Aotearoa’s national icon is one step closer to overcoming its endangered status, with the arrival of the first eggs of the breeding season at New Zealand’s newest purpose-built kiwi incubation, hatching and brooding centre.

Which came first, the kiwi or the egg? - Header Image

In late August, the Crombie Lockwood Kiwi Burrow in Wairakei, near Taupō, welcomed two North Island brown kiwi eggs. Opened in October 2019, the facility can currently cater up to 80 eggs a year. Once the eggs hatch and the birds are growing well, the kiwi chicks will be released back into the wild.

Kiwi eggs are collected from various locations in the wild like Taranaki and Tongariro and transported to the Kiwi Burrow. When they arrive, they’re carefully measured and inspected through a process called candling, where a light is shone through the shell to see how the kiwi inside is developing. The eggs are then moved into an incubator until they hatch. Incubation can take up to 78 days.

Unlike many other bird species, a kiwi chick looks like a miniature version of its parents when it hatches. It’s well-developed, fully feathered, requires much less parental care than other freshly hatched birds, and in the wild would be out foraging for its own food at just five days old.

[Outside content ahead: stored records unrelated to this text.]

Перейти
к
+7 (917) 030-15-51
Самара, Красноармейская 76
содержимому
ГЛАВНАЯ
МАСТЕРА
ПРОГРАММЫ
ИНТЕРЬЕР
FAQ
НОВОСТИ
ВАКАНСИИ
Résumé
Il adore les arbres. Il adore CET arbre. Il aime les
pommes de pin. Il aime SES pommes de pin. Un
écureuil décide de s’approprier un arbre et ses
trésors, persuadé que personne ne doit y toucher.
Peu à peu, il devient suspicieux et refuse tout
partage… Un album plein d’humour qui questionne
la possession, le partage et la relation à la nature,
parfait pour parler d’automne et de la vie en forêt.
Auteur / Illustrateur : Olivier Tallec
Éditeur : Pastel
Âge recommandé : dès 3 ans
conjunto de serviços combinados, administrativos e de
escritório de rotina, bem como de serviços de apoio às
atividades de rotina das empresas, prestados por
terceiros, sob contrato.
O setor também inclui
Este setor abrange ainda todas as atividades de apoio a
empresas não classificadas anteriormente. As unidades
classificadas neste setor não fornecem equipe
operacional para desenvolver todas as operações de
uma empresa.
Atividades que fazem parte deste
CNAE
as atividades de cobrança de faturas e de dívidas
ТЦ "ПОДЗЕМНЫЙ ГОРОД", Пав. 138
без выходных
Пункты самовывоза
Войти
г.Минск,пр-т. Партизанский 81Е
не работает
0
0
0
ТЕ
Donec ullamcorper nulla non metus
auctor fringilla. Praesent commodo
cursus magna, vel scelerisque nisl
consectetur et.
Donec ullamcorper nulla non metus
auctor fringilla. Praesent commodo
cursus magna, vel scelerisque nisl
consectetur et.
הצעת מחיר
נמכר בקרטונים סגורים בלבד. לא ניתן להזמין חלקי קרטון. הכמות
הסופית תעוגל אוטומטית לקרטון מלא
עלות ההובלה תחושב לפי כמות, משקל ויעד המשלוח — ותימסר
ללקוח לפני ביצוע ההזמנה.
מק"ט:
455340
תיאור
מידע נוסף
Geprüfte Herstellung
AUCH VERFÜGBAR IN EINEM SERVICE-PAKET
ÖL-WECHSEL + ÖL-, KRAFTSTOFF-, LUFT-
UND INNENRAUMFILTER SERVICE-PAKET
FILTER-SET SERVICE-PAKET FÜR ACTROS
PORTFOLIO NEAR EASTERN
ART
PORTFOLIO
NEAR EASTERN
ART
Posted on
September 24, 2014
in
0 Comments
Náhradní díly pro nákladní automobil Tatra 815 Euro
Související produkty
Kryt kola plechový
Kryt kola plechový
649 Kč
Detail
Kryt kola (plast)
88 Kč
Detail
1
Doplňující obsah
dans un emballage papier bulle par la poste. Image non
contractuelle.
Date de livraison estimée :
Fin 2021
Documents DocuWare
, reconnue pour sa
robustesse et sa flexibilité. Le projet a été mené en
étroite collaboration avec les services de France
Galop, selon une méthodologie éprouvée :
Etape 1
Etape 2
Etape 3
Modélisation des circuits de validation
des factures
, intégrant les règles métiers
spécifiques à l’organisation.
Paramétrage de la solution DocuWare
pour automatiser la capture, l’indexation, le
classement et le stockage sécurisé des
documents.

After around three weeks at the Burrow, juvenile kiwi are released either to a crèche at Wairakei Golf + Sanctuary where the Kiwi Burrow is located, or to their new forever home at Sanctuary Mountain Maungatautari in the central North Island, which at 3400 hectares is one of the largest pest-proof fenced conservation projects in the world. Kiwis for kiwi has released over 130 kiwi at Maungatautari over the last 12 months, with a goal of having 800 breeding pairs there over the next five years.

The Kiwi Burrow is essential for the ongoing survival of one of the most unique birds in the world.

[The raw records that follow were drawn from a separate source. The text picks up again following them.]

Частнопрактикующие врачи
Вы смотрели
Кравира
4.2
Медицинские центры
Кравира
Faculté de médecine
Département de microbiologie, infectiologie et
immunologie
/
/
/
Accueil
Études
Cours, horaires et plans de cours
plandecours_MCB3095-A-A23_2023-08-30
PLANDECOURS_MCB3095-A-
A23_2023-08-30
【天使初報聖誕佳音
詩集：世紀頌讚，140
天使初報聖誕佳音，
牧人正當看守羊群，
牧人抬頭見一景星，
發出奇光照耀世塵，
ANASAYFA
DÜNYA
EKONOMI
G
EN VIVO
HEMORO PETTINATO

“The kiwi is a really special bird,” says Kiwis for kiwi executive director Michelle Impey. “But it’s also really vulnerable. It sleeps during the day, can’t fly, doesn’t have great eyesight and nests on the ground, so kiwi and their eggs are easy prey for predators like stoats, ferrets and dogs. We need a purpose-built hatching facility like the Crombie Lockwood Kiwi Burrow so we can give our national bird more of a fighting chance at survival.”

Crombie Lockdown Kiwi Burrow site manager Helen McCormick is really excited about the arrival of the first eggs of the season.

“The Kiwi Burrow team has spent the last few months getting everything set up and ready to go so we’re well ahead of the game when we get more eggs and chicks,” she says. “Now that our first eggs of the season have arrived, we’re really excited to put all that preparation into practice.

“It’s incredibly rewarding knowing that the work you do every day will help an endangered species’ survival. A lot of New Zealanders have never a kiwi in the wild, only in a sanctuary or a zoo. It will be amazing for our children and grandchildren to be able to get up close and personal with a kiwi in its natural habitat one day.”